**Stored entries:**
════════

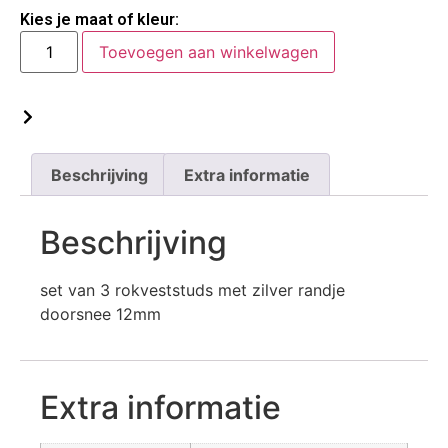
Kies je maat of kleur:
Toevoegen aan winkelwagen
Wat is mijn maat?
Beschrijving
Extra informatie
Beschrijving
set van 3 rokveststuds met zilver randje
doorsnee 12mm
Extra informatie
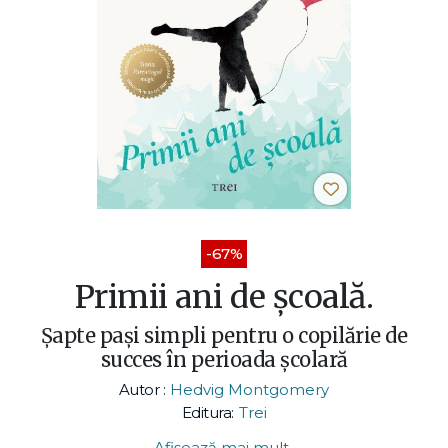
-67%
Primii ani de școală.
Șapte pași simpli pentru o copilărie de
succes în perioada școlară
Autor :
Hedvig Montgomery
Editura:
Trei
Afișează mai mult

════════

**What you have to do:** Scan the entries for the word "maat". Report each line that has it.

**Finished task:**
Kies je maat of kleur:
Wat is mijn maat?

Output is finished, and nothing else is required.